An avid fan of anime and manga, Jolene mentioned that she would pay more attention to language use in manga, especially yakuwari-go and onomatopoeia, from now on when reading manga, in response to me asking if what they learnt through last year’s event has changed the way they view Japanese, and how it would enhance their learning of the language.
Putri, on the other hand, said that she was now better able to understand the context of the conversations going on in manga, as well as how the characters view each other, through their usage of specific words and the type of language used, for instance whether it is formal or informal.
Behind the Scenes: With the JUGAS Organising Committee
Having been involved in organising the event before, I have an inkling of what goes on behind the scenes. I believe, though, that it must have been much harder for JUGAS last year, as not only were they the only ones planning the activity this time, they also had to take into consideration the issues making it an online event would present.
When I asked the organising committee what challenges they faced while preparing for Nihongo de Asobou last year, they pointed out the difficulty in coming up with questions that were entertaining yet still informative – after all, as teachers, we want our students to walk away from the event having learnt something through it! Other challenges brought up included technical issues like how to ensure that the quizzes and slides were conducted and toggled between smoothly, especially since this was the first year the event was being held online.

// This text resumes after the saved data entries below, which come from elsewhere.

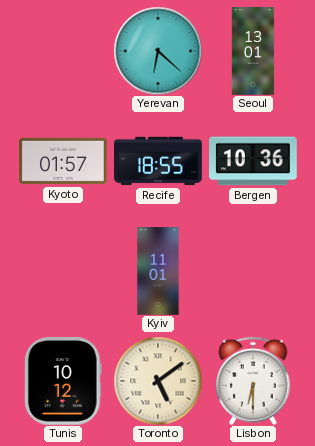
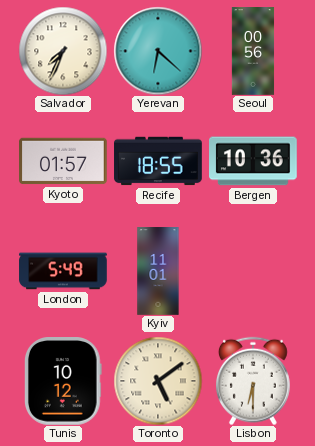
Salvador: none -> 7:34
Seoul: 13:01 -> 00:56
London: none -> 5:49
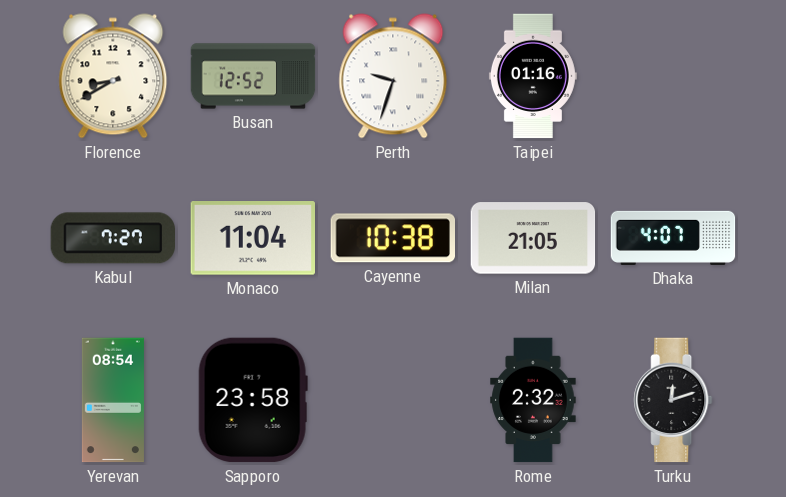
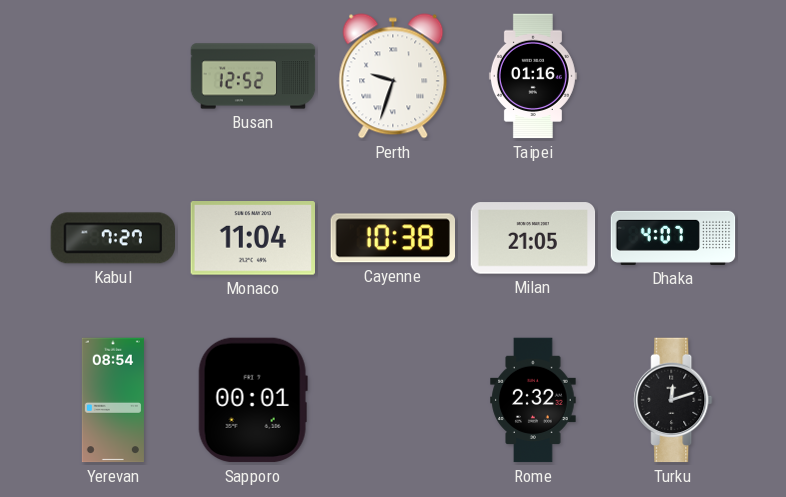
Florence: 8:40 -> none
Sapporo: 23:58 -> 00:01
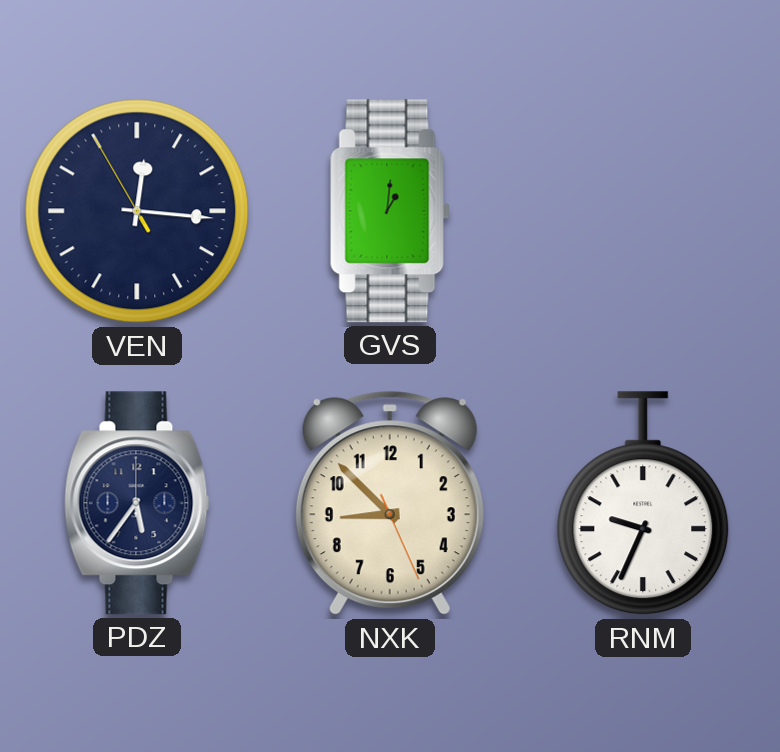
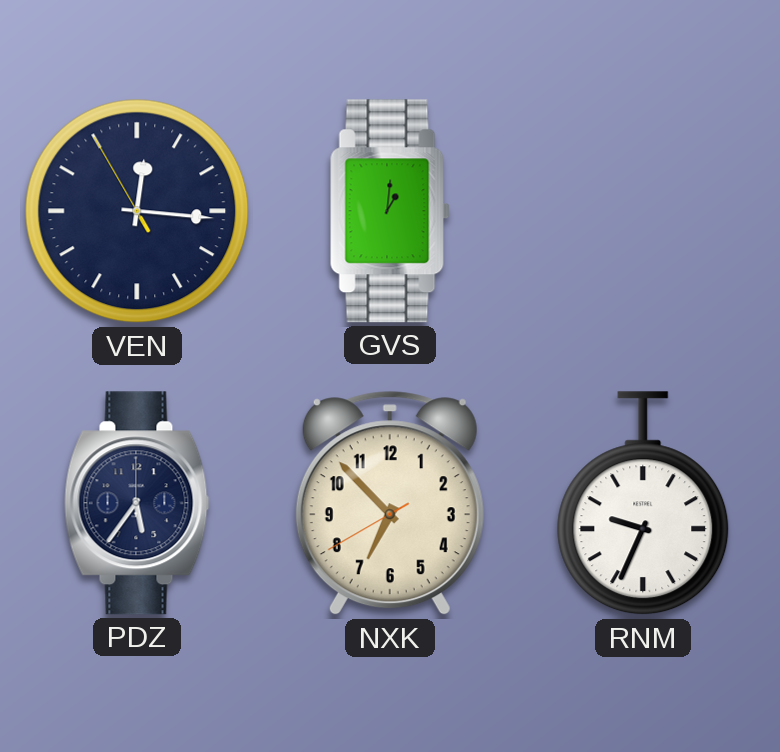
NXK: 8:52 -> 6:52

When asked why the theme of anime and manga was chosen, the organising committee explained that they went with this particular theme as they wanted to try something that they would not have done pre-COVID-19. Indeed, one of the takeaways I have gained from these two years of trying to work around COVID-19 is being able to think more outside the box, and to view the challenges brought about by COVID-19 not as limitations, but as opportunities and avenues for new, novel ways of doing things.

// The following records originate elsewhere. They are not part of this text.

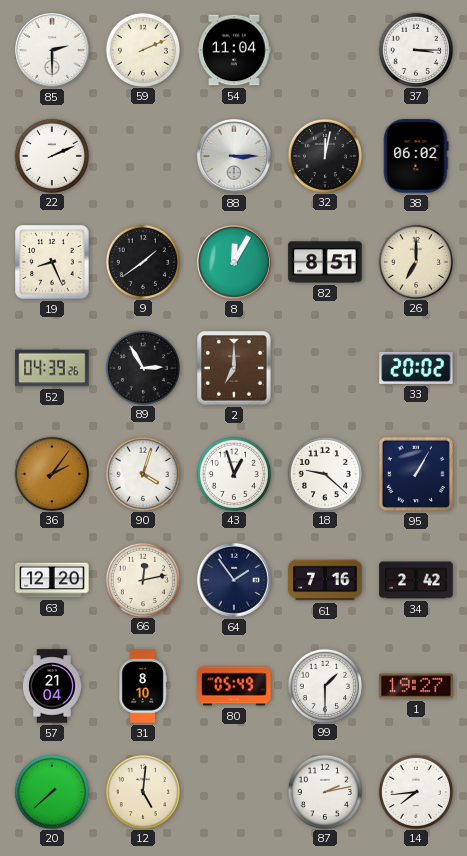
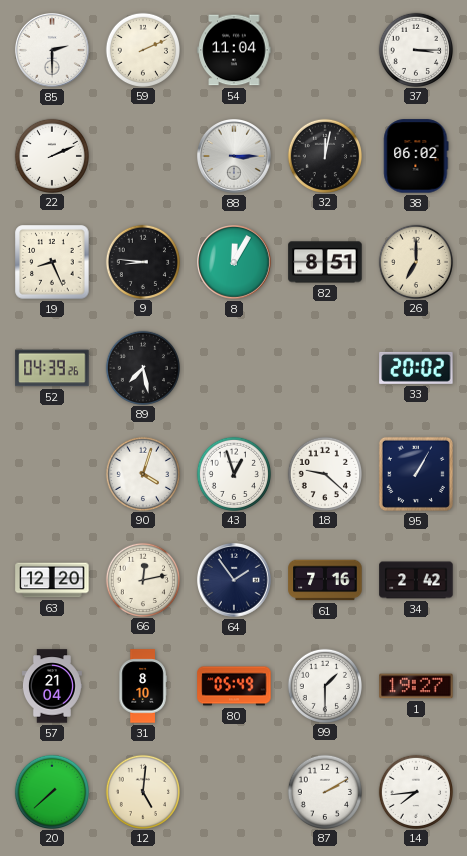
9: 1:39 -> 8:46
89: 2:55 -> 7:28
2: 7:00 -> none
36: 2:06 -> none
87: 2:13 -> 2:10
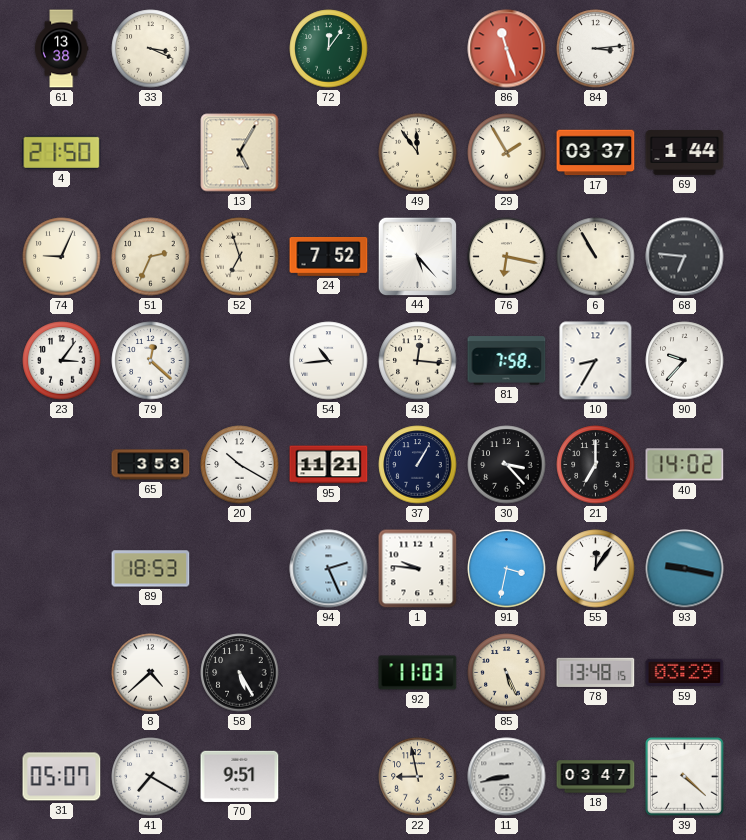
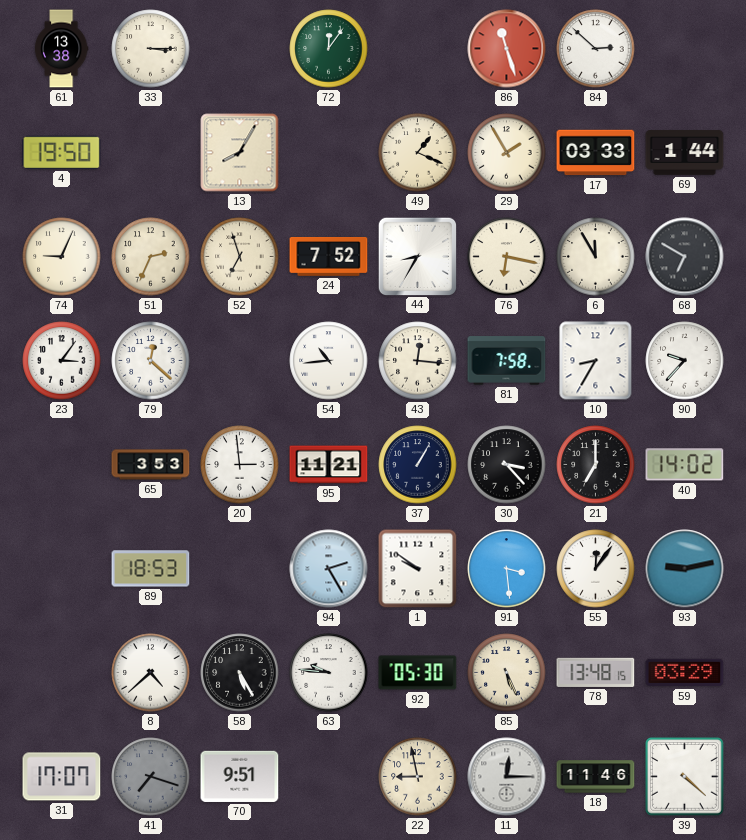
33: 3:19 -> 3:15
84: 3:14 -> 2:52
4: 21:50 -> 19:50
13: 5:05 -> 8:05
49: 11:54 -> 1:19
17: 03:37 -> 03:33
44: 5:23 -> 8:35
6: 10:55 -> 11:55
68: 6:46 -> 6:50
20: 10:20 -> 2:59
94: 2:26 -> 2:25
1: 9:46 -> 9:51
91: 3:32 -> 3:29
93: 9:17 -> 9:13
63: none -> 9:46
92: 11:03 -> 05:30
31: 05:07 -> 17:07
41: 7:20 -> 7:18
41 dial: white -> grey
11: 8:43 -> 12:15
18: 03:47 -> 11:46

Nihongo de Asobou is but one event where learners of Japanese can use what they have learnt in a non-classroom setting – for those of you who have participated last year or before, I hope this will encourage you to keep an eye out for other similar events! Now that most events have an online element to them that makes attending them easier, this is a chance for you to take part in as many as you can!
For those of you who have not attended Nihongo de Asobou before and are interested in doing so next year after reading this, do look for other events for you to brush up on your Japanese before taking part in Nihongo de Asobou next year!
All the best in your journey of learning Japanese!